Wednesday has shaped up to be a good day on the market, and these S&P/ASX 300 Index (ASX: XKO) shares are revelling in the green.
In fact, they've each jumped to new multi-year record highs today.
Right now, the ASX 300's performance is beating that of its more renowned peer, the S&P/ASX 200 Index (ASX: XJO). The former has gained 0.25% while the latter is recording a 0.19% increase.
So, which of the ASX 300's constituents are pushing it higher today? Let's take a look.
3 ASX 300 shares trading at long-forgotten heights today
Ampol Ltd (ASX: ALD)
The Ampol share price hit a new post-pandemic high on Wednesday, surging 3.5% to trade at $32.80.
There's been no news to explain the ASX 300 fuel and convenience retailer's gains today. Though, it did release an exciting update regarding an acquisition yesterday.

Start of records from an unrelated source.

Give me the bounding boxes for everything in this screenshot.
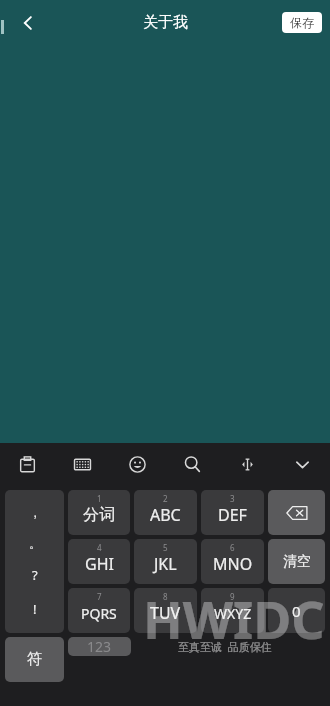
button[interactable]: 1 bbox=[68, 490, 130, 535]
staticText: 至真至诚 品质保住 bbox=[178, 639, 272, 654]
staticText: 0 bbox=[292, 601, 301, 621]
staticText: 2 bbox=[163, 493, 168, 504]
staticText: 123 bbox=[87, 637, 112, 656]
staticText: GHI bbox=[85, 553, 114, 575]
button[interactable]: Search bbox=[165, 443, 220, 485]
button[interactable]: 9 bbox=[201, 588, 264, 633]
button[interactable]: ， bbox=[5, 490, 64, 633]
button[interactable]: 符 bbox=[5, 637, 64, 682]
staticText: 分词 bbox=[83, 505, 115, 525]
staticText: ! bbox=[33, 600, 37, 618]
staticText: 1 bbox=[97, 493, 102, 504]
staticText: 9 bbox=[230, 591, 235, 602]
staticText: DEF bbox=[218, 504, 247, 526]
button[interactable]: 6 bbox=[201, 539, 264, 584]
button[interactable]: Emoji bbox=[110, 443, 165, 485]
button[interactable]: 清空 bbox=[268, 539, 325, 584]
staticText: 关于我 bbox=[143, 13, 188, 32]
staticText: PQRS bbox=[81, 604, 117, 623]
button[interactable]: Clipboard bbox=[0, 443, 55, 485]
staticText: ABC bbox=[150, 504, 181, 526]
staticText: MNO bbox=[213, 553, 253, 575]
staticText: JKL bbox=[154, 553, 177, 575]
staticText: 保存 bbox=[290, 15, 314, 30]
button[interactable]: 保存 bbox=[282, 12, 322, 33]
staticText: 符 bbox=[27, 650, 42, 669]
staticText: WXYZ bbox=[214, 604, 252, 623]
button[interactable]: 3 bbox=[201, 490, 264, 535]
staticText: 8 bbox=[163, 591, 168, 602]
button[interactable]: 5 bbox=[134, 539, 197, 584]
button[interactable]: Back bbox=[8, 3, 48, 43]
button[interactable]: 7 bbox=[68, 588, 130, 633]
staticText: 。 bbox=[29, 536, 41, 551]
button[interactable]: Backspace bbox=[268, 490, 325, 535]
staticText: TUV bbox=[150, 602, 181, 624]
button[interactable]: 2 bbox=[134, 490, 197, 535]
button[interactable]: 0 bbox=[268, 588, 325, 633]
button[interactable]: Hide keyboard bbox=[275, 443, 330, 485]
button[interactable]: Move cursor bbox=[220, 443, 275, 485]
staticText: 3 bbox=[230, 493, 235, 504]
staticText: 4 bbox=[97, 542, 102, 553]
staticText: 5 bbox=[163, 542, 168, 553]
staticText: ? bbox=[32, 566, 38, 584]
button[interactable]: Keyboard layout bbox=[55, 443, 110, 485]
staticText: HWIDC bbox=[143, 583, 325, 654]
staticText: 清空 bbox=[283, 553, 311, 571]
button[interactable]: 4 bbox=[68, 539, 130, 584]
staticText: 7 bbox=[97, 591, 102, 602]
button[interactable]: 123 bbox=[68, 637, 131, 656]
staticText: 6 bbox=[230, 542, 235, 553]
staticText: ， bbox=[29, 505, 41, 520]
button[interactable]: 8 bbox=[134, 588, 197, 633]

Then, the company announced its takeover of Z Energy Ltd (ASX: ZEL) has been given the green light from New Zealand's Overseas Investment Office.
It follows from the New Zealand Commerce Commission's approval of the sale of Ampol's Gull business, handed down last week.
Iluka Resources Limited (ASX: ILU)
The Iluka Resources share price is also in the green today. The ASX 300 resource explorer's share price reached a new all-time high of $12.83 in early morning trade, representing a 3.2% gain.
The increase followed news the company intends to spin off its Sierra Rutile business.
If the demerger is successful, the newly-listed Sierra Rutile will focus on mineral sands projects in West Africa.
Capricorn Metals Ltd (ASX: CMM)
Finally, the Capricorn Metals share price is hitting another all-time high on Wednesday. It leapt 1.3% to reach a new record of $4.45.
While there's been no news from the gold producer this week, it did announce encouraging early assay results on Friday.
Additionally, the price of gold has been gaining lately, likely bolstering sentiment in the ASX 300 gold stock's share price.
However, the gold spot price has slipped into the red on Wednesday, trading 0.3% lower at US$1,969.20 per ounce, according to data from CNBC.